Vermutlich kommt der eigentliche Nutzen aus der Tatsache, dass der GDL200 von so vielen Analysten verwendet wird, und damit eine selbst-erfüllende Prophezeiung entsteht.
Machen Sie aus der 200-Tage-Linie ein Trendbarometer
Zweifelslos ist der GDL200 ein langfristiger Durchschnitt. Daher eignet sich die Einstellung gut, um eine Diagnose eines Gesamtmarktes zu erstellen. Ausgangsfrage: Wie viele Aktien eines Index befinden sich über oder unter der 200-Tage-Linie? Aus dem Ergebnis der Frage entsteht eine Art „Trendbarometer“.

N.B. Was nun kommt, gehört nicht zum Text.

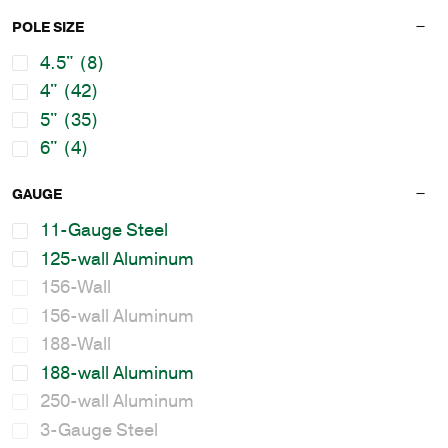
POLE SIZE
4.5"
(8)
4"
(42)
5"
(35)
6"
(4)
GAUGE
11-Gauge Steel
125-wall Aluminum
156-Wall
156-wall Aluminum
188-Wall
188-wall Aluminum
250-wall Aluminum
3-Gauge Steel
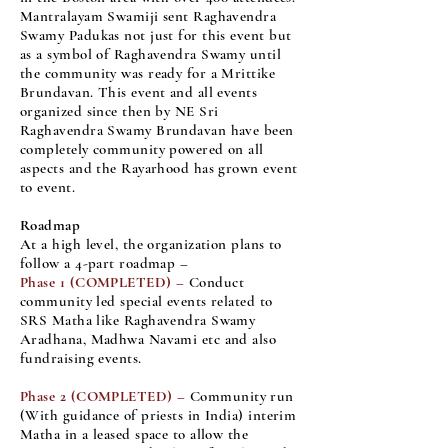
Mantralayam Swamiji sent Raghavendra
Swamy Padukas not just for this event but
as a symbol of Raghavendra Swamy until
the community was ready for a Mrittike
Brundavan. This event and all events
organized since then by NE Sri
Raghavendra Swamy Brundavan have been
completely community powered on all
aspects and the Rayarhood has grown event
to event.
Roadmap
At a high level, the organization plans to
follow a 4-part roadmap –
Phase 1 (COMPLETED) –
Conduct
community led special events related to
SRS Matha like Raghavendra Swamy
Aradhana, Madhwa Navami etc and also
fundraising events.
Phase 2
(COMPLETED)
–
Community run
(With guidance of priests in India) interim
Matha in a leased space to allow the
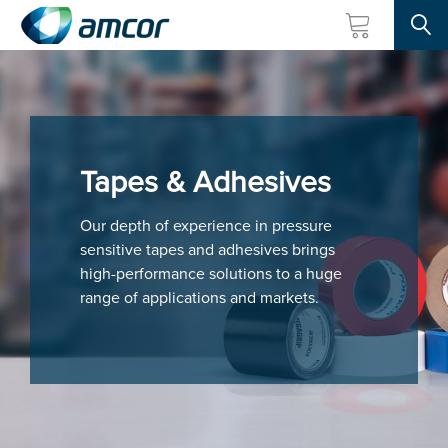
Searc
Skip
to
main
content
Tapes & Adhesives
Our depth of experience in pressure
sensitive tapes and adhesives brings
high-performance solutions to a huge
range of applications and markets.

Trendbarometer = Anzahl der Aktien > GDL200 / Gesamtanzahl der Aktien
Zwei Extreme sind möglich:
100% = Alle analysierten Aktien befinden sich im Aufwärtstrend
0% = Alle analysierten Aktien befinden sich im Abwärtstrend
Bild: Trendbarometer des DAX = Anzahl der Aktie über oder unter des GDL200
Noch ein Lesetipp:
Wer sich tiefer in die Materie des Trend-Tradings einlesen möchte, der findet unter dem Stichwort: „Rainbow-Trading“ weitere interessante Informationen. Der Rainbow erhält seinen Namen, weil ein enges Bündel an GDLs farbig abgestimmt sind. Aus der Form des Rainbows leiten sich weitere Handelsempfehlungen ab.